An exact transcription of the lines from the one holding "Outline whatever counts as colon." to the end of the entries below, and nothing more, is the required answer. Please omit the pictures.

[[ Recorded information open ]]

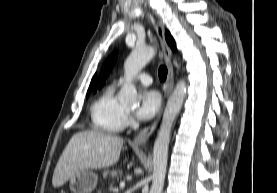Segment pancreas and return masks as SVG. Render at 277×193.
Listing matches in <instances>:
<instances>
[{"label":"pancreas","instance_id":"pancreas-1","mask_svg":"<svg viewBox=\"0 0 277 193\" xmlns=\"http://www.w3.org/2000/svg\"><path fill=\"white\" fill-rule=\"evenodd\" d=\"M104 178H112L114 180L117 178V180L121 179L123 177V171L120 169H107L103 172Z\"/></svg>","mask_w":277,"mask_h":193}]
</instances>
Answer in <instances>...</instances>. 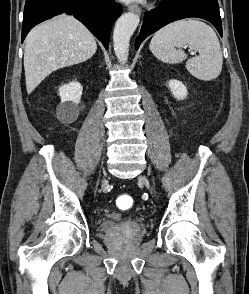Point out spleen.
Listing matches in <instances>:
<instances>
[{
    "label": "spleen",
    "instance_id": "3e777b00",
    "mask_svg": "<svg viewBox=\"0 0 249 294\" xmlns=\"http://www.w3.org/2000/svg\"><path fill=\"white\" fill-rule=\"evenodd\" d=\"M184 46L199 53L186 62L191 75L203 81L219 76L223 65L220 43L214 30L202 21L181 19L166 25L154 34L149 48L162 62L177 64L187 59L181 49Z\"/></svg>",
    "mask_w": 249,
    "mask_h": 294
}]
</instances>
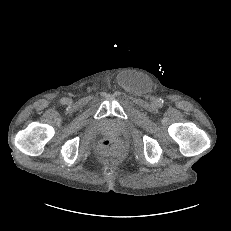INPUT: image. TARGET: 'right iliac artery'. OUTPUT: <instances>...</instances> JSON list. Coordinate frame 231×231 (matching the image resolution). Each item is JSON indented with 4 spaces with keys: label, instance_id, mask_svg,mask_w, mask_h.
<instances>
[{
    "label": "right iliac artery",
    "instance_id": "obj_1",
    "mask_svg": "<svg viewBox=\"0 0 231 231\" xmlns=\"http://www.w3.org/2000/svg\"><path fill=\"white\" fill-rule=\"evenodd\" d=\"M64 101H65V99L63 98V99H62V102H64Z\"/></svg>",
    "mask_w": 231,
    "mask_h": 231
}]
</instances>
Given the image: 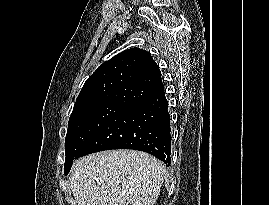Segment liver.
Returning <instances> with one entry per match:
<instances>
[{"label": "liver", "instance_id": "6515ba94", "mask_svg": "<svg viewBox=\"0 0 269 205\" xmlns=\"http://www.w3.org/2000/svg\"><path fill=\"white\" fill-rule=\"evenodd\" d=\"M165 166L136 150H111L78 159L70 183L78 205H154Z\"/></svg>", "mask_w": 269, "mask_h": 205}]
</instances>
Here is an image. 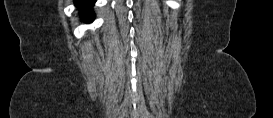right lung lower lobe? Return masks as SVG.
<instances>
[{
  "label": "right lung lower lobe",
  "mask_w": 273,
  "mask_h": 118,
  "mask_svg": "<svg viewBox=\"0 0 273 118\" xmlns=\"http://www.w3.org/2000/svg\"><path fill=\"white\" fill-rule=\"evenodd\" d=\"M96 0H74L75 6L79 9V14L82 21L90 23L95 18V14L92 11Z\"/></svg>",
  "instance_id": "right-lung-lower-lobe-1"
}]
</instances>
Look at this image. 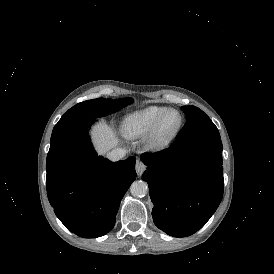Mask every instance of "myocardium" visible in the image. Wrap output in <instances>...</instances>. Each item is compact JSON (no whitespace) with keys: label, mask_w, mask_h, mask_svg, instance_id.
I'll return each mask as SVG.
<instances>
[{"label":"myocardium","mask_w":274,"mask_h":274,"mask_svg":"<svg viewBox=\"0 0 274 274\" xmlns=\"http://www.w3.org/2000/svg\"><path fill=\"white\" fill-rule=\"evenodd\" d=\"M178 113L181 117L180 125L176 130L170 133L163 132V126L167 118L173 114ZM185 125V115L178 109L167 110L157 124L146 134L143 140L144 148L149 153H159L164 151L172 141L180 134Z\"/></svg>","instance_id":"1"}]
</instances>
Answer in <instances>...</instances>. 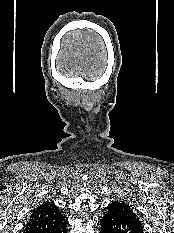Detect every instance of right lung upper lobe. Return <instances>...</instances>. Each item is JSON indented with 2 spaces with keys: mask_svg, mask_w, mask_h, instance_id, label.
I'll return each mask as SVG.
<instances>
[{
  "mask_svg": "<svg viewBox=\"0 0 174 233\" xmlns=\"http://www.w3.org/2000/svg\"><path fill=\"white\" fill-rule=\"evenodd\" d=\"M67 223L53 203H43L30 215L23 233H47Z\"/></svg>",
  "mask_w": 174,
  "mask_h": 233,
  "instance_id": "1",
  "label": "right lung upper lobe"
}]
</instances>
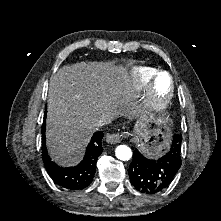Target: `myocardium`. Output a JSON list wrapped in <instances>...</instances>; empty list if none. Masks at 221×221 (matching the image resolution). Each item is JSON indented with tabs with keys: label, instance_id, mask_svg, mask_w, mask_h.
Returning <instances> with one entry per match:
<instances>
[{
	"label": "myocardium",
	"instance_id": "obj_1",
	"mask_svg": "<svg viewBox=\"0 0 221 221\" xmlns=\"http://www.w3.org/2000/svg\"><path fill=\"white\" fill-rule=\"evenodd\" d=\"M162 74H165L169 79V91L163 98L156 99L153 95V89H154L157 78ZM173 94H174V82H173V78L171 74L167 71L158 72L153 77L152 84H151V92L149 93L148 98H147V105H148L149 112L151 114H155L165 109L171 102L173 98Z\"/></svg>",
	"mask_w": 221,
	"mask_h": 221
}]
</instances>
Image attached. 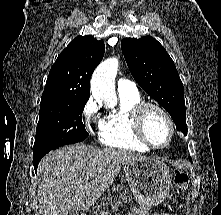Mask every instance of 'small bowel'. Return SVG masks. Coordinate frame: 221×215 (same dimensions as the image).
Returning a JSON list of instances; mask_svg holds the SVG:
<instances>
[{"mask_svg":"<svg viewBox=\"0 0 221 215\" xmlns=\"http://www.w3.org/2000/svg\"><path fill=\"white\" fill-rule=\"evenodd\" d=\"M154 215H171L169 213H158V214H154Z\"/></svg>","mask_w":221,"mask_h":215,"instance_id":"obj_1","label":"small bowel"}]
</instances>
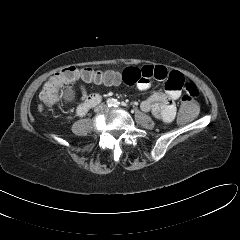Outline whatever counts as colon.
Listing matches in <instances>:
<instances>
[{"label": "colon", "mask_w": 240, "mask_h": 240, "mask_svg": "<svg viewBox=\"0 0 240 240\" xmlns=\"http://www.w3.org/2000/svg\"><path fill=\"white\" fill-rule=\"evenodd\" d=\"M104 74L91 68L78 69L76 67L65 68L52 76L43 86L40 97L48 107L58 102V87L66 82L83 80L88 83L95 82ZM197 105L191 96L185 95L181 100L179 120L189 122L197 115Z\"/></svg>", "instance_id": "colon-1"}]
</instances>
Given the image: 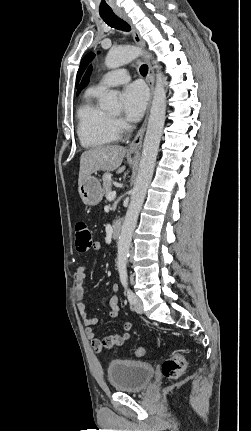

[[ Recorded information closed ]]

• [Written reply]
Outline whatever counts as colon.
Listing matches in <instances>:
<instances>
[{"label": "colon", "mask_w": 240, "mask_h": 240, "mask_svg": "<svg viewBox=\"0 0 240 240\" xmlns=\"http://www.w3.org/2000/svg\"><path fill=\"white\" fill-rule=\"evenodd\" d=\"M104 74L91 68L78 69L76 67L65 68L52 76L43 86L40 97L48 107L58 102V87L66 82L83 80L88 83L95 82ZM197 105L191 96L185 95L181 100L179 120L189 122L197 115Z\"/></svg>", "instance_id": "colon-1"}]
</instances>
Given the image: 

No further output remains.